Given entries:
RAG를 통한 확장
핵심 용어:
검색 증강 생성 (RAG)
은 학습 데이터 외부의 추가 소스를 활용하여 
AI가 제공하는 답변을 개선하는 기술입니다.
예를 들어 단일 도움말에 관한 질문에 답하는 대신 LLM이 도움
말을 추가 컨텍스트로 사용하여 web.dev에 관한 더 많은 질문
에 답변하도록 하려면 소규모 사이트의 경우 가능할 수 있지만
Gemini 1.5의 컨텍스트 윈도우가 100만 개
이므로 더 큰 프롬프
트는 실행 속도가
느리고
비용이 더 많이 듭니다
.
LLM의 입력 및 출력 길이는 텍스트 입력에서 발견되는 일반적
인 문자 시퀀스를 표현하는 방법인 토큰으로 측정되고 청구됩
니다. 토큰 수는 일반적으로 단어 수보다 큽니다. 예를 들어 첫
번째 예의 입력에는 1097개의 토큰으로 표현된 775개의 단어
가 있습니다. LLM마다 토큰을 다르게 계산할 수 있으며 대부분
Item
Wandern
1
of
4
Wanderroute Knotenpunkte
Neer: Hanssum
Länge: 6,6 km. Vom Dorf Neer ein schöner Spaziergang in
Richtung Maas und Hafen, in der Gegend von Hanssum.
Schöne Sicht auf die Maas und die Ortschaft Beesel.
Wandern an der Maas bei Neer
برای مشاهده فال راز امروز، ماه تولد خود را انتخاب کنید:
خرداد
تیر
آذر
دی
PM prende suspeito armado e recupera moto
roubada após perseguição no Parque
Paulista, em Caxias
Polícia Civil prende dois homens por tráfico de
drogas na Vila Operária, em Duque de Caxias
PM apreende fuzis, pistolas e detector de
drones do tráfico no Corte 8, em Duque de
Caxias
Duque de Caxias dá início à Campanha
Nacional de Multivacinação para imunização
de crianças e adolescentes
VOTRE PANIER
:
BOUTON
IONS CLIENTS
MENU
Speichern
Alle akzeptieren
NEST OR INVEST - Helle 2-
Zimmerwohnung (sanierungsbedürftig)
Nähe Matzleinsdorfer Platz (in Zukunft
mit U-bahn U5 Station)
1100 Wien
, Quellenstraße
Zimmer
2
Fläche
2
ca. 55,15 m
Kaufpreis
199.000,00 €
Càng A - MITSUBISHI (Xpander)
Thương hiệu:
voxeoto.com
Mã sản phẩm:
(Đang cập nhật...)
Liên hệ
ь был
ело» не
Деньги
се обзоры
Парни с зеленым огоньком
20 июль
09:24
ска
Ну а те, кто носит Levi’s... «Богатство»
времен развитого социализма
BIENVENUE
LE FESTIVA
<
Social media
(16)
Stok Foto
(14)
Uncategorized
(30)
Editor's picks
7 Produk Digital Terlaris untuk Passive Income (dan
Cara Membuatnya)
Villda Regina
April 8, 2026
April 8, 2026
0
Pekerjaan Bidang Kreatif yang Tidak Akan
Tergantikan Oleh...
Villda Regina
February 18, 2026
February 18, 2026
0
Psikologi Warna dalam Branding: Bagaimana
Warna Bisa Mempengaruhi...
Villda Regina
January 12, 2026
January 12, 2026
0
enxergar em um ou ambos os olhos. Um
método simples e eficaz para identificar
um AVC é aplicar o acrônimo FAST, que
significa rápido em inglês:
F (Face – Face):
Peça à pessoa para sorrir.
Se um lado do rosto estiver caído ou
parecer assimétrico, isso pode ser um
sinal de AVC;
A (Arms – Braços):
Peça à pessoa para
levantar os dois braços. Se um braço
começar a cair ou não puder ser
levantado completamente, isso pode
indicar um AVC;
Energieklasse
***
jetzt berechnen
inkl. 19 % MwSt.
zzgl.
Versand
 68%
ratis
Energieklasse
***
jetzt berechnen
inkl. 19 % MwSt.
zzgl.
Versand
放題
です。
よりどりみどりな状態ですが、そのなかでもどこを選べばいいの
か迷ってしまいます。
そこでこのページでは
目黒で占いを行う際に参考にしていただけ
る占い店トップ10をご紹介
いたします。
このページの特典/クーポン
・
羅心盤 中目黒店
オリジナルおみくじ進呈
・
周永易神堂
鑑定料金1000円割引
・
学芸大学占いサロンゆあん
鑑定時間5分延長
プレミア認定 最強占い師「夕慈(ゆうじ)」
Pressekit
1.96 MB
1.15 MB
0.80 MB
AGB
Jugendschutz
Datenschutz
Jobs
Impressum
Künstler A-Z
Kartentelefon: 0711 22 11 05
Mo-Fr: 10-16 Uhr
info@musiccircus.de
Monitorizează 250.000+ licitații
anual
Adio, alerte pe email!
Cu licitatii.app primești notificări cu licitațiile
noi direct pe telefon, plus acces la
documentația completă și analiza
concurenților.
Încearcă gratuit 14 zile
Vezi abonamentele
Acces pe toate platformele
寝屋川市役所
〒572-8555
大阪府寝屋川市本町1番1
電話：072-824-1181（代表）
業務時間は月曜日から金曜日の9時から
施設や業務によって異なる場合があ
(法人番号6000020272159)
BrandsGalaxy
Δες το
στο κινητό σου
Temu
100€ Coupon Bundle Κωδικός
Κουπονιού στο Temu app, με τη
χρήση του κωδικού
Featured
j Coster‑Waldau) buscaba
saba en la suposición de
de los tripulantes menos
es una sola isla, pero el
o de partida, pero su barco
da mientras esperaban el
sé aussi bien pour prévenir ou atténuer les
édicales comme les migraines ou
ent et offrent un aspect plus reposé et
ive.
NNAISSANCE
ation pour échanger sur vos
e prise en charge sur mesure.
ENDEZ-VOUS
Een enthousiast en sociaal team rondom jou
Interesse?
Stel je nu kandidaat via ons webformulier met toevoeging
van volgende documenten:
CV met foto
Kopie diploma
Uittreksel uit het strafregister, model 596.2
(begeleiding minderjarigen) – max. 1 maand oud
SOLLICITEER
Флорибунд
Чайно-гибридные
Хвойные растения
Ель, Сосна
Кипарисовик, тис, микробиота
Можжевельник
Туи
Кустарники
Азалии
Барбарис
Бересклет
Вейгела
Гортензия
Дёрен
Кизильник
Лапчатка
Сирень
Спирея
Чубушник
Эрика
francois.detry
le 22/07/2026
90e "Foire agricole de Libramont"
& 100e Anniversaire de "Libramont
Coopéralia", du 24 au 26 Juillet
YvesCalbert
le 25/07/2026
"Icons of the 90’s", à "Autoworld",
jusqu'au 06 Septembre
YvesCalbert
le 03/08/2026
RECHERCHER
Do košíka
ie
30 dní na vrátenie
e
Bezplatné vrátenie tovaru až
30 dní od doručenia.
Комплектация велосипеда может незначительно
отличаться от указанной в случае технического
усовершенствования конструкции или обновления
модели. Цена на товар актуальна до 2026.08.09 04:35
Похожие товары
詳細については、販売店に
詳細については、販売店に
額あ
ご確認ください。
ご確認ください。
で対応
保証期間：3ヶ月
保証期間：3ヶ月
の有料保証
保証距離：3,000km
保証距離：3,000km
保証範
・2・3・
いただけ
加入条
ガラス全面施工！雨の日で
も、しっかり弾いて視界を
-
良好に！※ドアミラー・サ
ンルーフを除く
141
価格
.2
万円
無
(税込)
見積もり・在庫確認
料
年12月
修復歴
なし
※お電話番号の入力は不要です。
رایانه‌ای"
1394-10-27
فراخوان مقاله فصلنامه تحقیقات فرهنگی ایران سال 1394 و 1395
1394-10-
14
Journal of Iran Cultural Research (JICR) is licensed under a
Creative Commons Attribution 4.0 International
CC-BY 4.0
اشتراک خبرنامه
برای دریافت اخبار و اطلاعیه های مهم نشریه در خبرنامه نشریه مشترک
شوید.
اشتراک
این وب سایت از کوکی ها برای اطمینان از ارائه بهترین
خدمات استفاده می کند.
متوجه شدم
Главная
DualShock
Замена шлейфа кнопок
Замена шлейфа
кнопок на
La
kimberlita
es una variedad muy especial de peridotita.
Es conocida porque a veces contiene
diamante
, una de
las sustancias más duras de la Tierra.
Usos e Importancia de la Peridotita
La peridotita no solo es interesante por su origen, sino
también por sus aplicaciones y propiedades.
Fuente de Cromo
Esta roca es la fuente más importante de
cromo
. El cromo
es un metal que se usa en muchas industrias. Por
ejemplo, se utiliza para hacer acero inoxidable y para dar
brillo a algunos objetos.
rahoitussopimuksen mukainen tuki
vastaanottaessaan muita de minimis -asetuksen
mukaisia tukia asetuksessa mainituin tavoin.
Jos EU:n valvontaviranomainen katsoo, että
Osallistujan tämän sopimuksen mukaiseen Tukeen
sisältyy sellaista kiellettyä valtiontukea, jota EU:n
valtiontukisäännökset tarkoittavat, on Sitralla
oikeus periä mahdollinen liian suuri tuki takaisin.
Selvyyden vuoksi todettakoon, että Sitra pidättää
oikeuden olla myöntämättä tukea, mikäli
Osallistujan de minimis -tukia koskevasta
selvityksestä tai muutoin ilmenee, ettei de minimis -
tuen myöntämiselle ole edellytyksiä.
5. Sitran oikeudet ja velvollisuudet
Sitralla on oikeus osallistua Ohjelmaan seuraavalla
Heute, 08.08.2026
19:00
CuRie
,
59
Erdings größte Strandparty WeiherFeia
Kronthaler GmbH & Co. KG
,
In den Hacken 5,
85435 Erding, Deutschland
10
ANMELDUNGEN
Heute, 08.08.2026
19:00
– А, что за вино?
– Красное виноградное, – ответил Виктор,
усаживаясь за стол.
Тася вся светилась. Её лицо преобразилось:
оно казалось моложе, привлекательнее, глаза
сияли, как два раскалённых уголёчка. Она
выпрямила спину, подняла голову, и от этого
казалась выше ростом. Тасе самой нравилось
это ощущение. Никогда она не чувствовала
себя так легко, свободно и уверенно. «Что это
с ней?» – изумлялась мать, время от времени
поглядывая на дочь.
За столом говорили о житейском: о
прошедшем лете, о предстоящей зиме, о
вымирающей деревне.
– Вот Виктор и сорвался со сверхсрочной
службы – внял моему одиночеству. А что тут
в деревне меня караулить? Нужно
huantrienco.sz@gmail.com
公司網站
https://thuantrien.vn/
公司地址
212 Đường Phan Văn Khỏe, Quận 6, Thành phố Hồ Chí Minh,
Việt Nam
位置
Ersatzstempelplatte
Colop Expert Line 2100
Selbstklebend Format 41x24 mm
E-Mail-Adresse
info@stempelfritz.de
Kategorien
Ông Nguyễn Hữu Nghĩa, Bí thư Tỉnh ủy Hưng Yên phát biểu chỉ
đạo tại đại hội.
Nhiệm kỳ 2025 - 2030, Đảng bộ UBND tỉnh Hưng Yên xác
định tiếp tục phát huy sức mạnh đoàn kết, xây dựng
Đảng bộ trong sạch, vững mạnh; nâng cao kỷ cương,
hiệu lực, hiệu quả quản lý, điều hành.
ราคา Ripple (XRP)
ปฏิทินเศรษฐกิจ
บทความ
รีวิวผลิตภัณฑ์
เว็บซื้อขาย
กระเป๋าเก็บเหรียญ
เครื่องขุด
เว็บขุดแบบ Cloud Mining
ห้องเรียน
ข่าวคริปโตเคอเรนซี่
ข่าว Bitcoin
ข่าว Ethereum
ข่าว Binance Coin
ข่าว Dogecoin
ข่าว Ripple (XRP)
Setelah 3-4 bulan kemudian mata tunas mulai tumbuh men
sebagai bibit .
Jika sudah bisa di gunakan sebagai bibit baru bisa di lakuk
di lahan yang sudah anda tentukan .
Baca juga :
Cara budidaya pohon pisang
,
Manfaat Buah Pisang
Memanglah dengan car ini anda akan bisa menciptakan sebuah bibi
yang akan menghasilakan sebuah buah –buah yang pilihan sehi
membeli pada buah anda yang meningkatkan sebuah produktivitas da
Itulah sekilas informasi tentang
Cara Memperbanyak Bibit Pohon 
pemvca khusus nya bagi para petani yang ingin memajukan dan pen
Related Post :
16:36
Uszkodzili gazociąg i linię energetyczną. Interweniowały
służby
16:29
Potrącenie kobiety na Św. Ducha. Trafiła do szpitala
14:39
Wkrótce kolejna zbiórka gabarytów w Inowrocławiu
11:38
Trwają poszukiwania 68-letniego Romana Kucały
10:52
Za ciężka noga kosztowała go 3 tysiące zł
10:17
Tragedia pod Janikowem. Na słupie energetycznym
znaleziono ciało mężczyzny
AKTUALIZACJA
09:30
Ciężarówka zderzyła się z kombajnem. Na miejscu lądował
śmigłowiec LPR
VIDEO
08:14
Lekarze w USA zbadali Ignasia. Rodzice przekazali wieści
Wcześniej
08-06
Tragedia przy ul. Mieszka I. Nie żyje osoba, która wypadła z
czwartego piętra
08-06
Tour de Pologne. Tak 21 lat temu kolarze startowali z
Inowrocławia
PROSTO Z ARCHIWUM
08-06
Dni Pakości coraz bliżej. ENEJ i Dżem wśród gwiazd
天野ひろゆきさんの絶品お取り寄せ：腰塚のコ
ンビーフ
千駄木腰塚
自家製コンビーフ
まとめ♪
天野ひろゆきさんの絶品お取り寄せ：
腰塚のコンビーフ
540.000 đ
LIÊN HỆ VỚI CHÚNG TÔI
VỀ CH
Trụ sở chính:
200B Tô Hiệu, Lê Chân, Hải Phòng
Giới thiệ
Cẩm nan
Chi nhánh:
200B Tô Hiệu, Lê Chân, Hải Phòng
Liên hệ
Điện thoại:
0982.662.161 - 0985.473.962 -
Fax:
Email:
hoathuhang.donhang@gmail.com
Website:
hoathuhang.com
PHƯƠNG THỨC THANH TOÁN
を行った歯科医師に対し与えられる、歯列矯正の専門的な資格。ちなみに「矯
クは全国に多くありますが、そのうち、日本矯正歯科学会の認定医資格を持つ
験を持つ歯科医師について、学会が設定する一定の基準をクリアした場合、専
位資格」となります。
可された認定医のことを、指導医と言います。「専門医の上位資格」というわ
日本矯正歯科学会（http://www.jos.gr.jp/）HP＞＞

Aim of the exercise: Retype exactly the lines of the data above that fall between the line with "Richtung Maas und" and the line with "Pekerjaan Bidang Kreatif yang Tidak Akan", inclusive, and add nothing.

Completed exercise:
Richtung Maas und Hafen, in der Gegend von Hanssum.
Schöne Sicht auf die Maas und die Ortschaft Beesel.
Wandern an der Maas bei Neer
برای مشاهده فال راز امروز، ماه تولد خود را انتخاب کنید:
خرداد
تیر
آذر
دی
PM prende suspeito armado e recupera moto
roubada após perseguição no Parque
Paulista, em Caxias
Polícia Civil prende dois homens por tráfico de
drogas na Vila Operária, em Duque de Caxias
PM apreende fuzis, pistolas e detector de
drones do tráfico no Corte 8, em Duque de
Caxias
Duque de Caxias dá início à Campanha
Nacional de Multivacinação para imunização
de crianças e adolescentes
VOTRE PANIER
:
BOUTON
IONS CLIENTS
MENU
Speichern
Alle akzeptieren
NEST OR INVEST - Helle 2-
Zimmerwohnung (sanierungsbedürftig)
Nähe Matzleinsdorfer Platz (in Zukunft
mit U-bahn U5 Station)
1100 Wien
, Quellenstraße
Zimmer
2
Fläche
2
ca. 55,15 m
Kaufpreis
199.000,00 €
Càng A - MITSUBISHI (Xpander)
Thương hiệu:
voxeoto.com
Mã sản phẩm:
(Đang cập nhật...)
Liên hệ
ь был
ело» не
Деньги
се обзоры
Парни с зеленым огоньком
20 июль
09:24
ска
Ну а те, кто носит Levi’s... «Богатство»
времен развитого социализма
BIENVENUE
LE FESTIVA
<
Social media
(16)
Stok Foto
(14)
Uncategorized
(30)
Editor's picks
7 Produk Digital Terlaris untuk Passive Income (dan
Cara Membuatnya)
Villda Regina
April 8, 2026
April 8, 2026
0
Pekerjaan Bidang Kreatif yang Tidak Akan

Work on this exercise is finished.